Customer DWH sample project

Data engineering demo project implemented using Dagster (pipeline orchestration), Snowflake (cloud DWH persistency), DBT (data transformations), Python (generation of mock data; w/ adapters for Snowflake, SQLAlchemy etc) and Dash (BI).

This is how the dashboard looks like:

Business design and assumptions

reliance on natural keys for B2B entities.

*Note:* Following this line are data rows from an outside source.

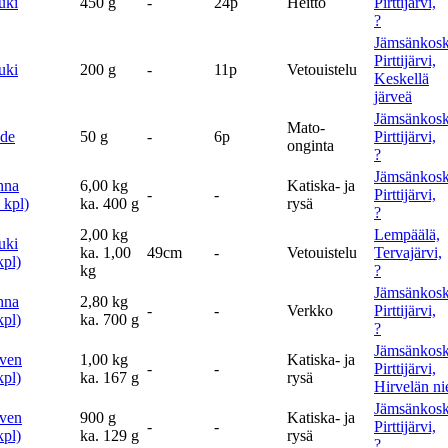
uki
450 g
-
24p
Heitto
Pirttijärvi,
?
Jämsänkosk
Pirttijärvi,
uki
200 g
-
11p
Vetouistelu
Keskellä
järveä
Jämsänkosk
Mato-
de
50 g
-
6p
Pirttijärvi,
onginta
?
Jämsänkosk
hna
6,00 kg
Katiska- ja
-
-
Pirttijärvi,
 kpl)
ka. 400 g
rysä
?
2,00 kg
Lempäälä,
uki
ka. 1,00
49cm
-
Vetouistelu
Tervajärvi,
kpl)
kg
?
Jämsänkosk
hna
2,80 kg
-
-
Verkko
Pirttijärvi,
kpl)
ka. 700 g
?
Jämsänkosk
ven
1,00 kg
Katiska- ja
-
-
Pirttijärvi,
kpl)
ka. 167 g
rysä
Hirvelän ni
Jämsänkosk
ven
900 g
Katiska- ja
-
-
Pirttijärvi,
kpl)
ka. 129 g
rysä
?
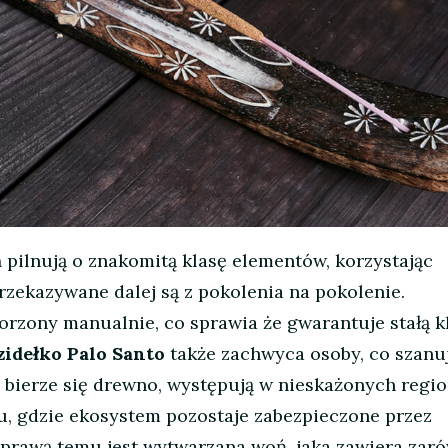
a
pilnują o znakomitą klasę elementów, korzystając
zekazywane dalej są z pokolenia na pokolenie.
rzony manualnie, co sprawia że gwarantuje stałą kl
zidełko Palo Santo
także zachwyca osoby, co szanu
 bierze się drewno, występują w nieskażonych regi
, gdzie ekosystem pozostaje zabezpieczone przez
sprawą temu jest wytwarzana woń, jaka zawiera zar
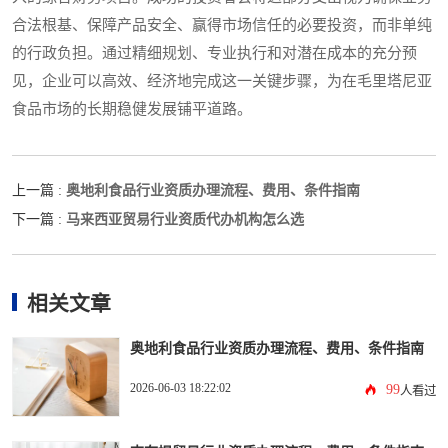
合法根基、保障产品安全、赢得市场信任的必要投资，而非单纯
的行政负担。通过精细规划、专业执行和对潜在成本的充分预
见，企业可以高效、经济地完成这一关键步骤，为在毛里塔尼亚
食品市场的长期稳健发展铺平道路。
奥地利食品行业资质办理流程、费用、条件指南
上一篇 :
马来西亚贸易行业资质代办机构怎么选
下一篇 :
相关文章
奥地利食品行业资质办理流程、费用、条件指南
2026-06-03 18:22:02
99
人看过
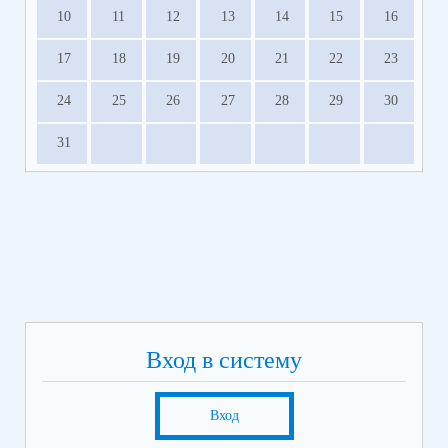
10
11
12
13
14
15
16
17
18
19
20
21
22
23
24
25
26
27
28
29
30
31
Вход в систему
Вход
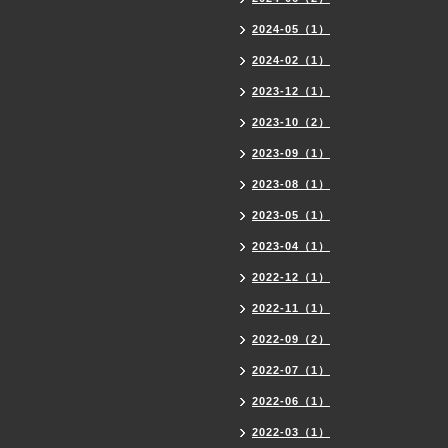
2024-05（1）
2024-02（1）
2023-12（1）
2023-10（2）
2023-09（1）
2023-08（1）
2023-05（1）
2023-04（1）
2022-12（1）
2022-11（1）
2022-09（2）
2022-07（1）
2022-06（1）
2022-03（1）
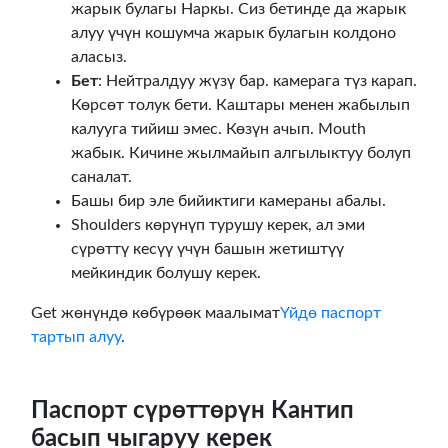
жарык булагы Наркы. Сиз бетинде да жарык
алуу үчүн кошумча жарык булагын колдоно
аласыз.
Бет
: Нейтралдуу жүзү бар. камерага түз карап.
Көрсөт толук бети. Каштары менен жабылып
калууга тийиш эмес. Көзүн ачып. Mouth
жабык. Кичине жылмайып алгылыктуу болуп
саналат.
Башы бир эле бийиктиги камераны абалы.
Shoulders көрүнүп турушу керек, ал эми
сүрөттү кесүү үчүн башын жетиштүү
мейкиндик болушу керек.
Get жөнүндө көбүрөөк маалымат
Үйдө паспорт
тартып алуу
.
Паспорт сүрөттөрүн Кантип
басып чыгаруу керек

No surrogate keys are introduced.
in order to determine what country an order is shipped to, an order is matched with the last record in the weblog that occured before the order and the country is considered to be the country to which the IP address was allocated at the time when the IP cache was last refreshed

potential future improvement points:
- temporal behavior in the IP cache; build or use platform-provided mechanism; bi-temporal or tri-temporal model;
- the order should not be dummily matched to the last web interaction before the order time, but it should be done based on the last call to a "place order" service;
simplistic modeling of catalog (SCD Type 1; no time-aware modeling; applicable to other entities as well)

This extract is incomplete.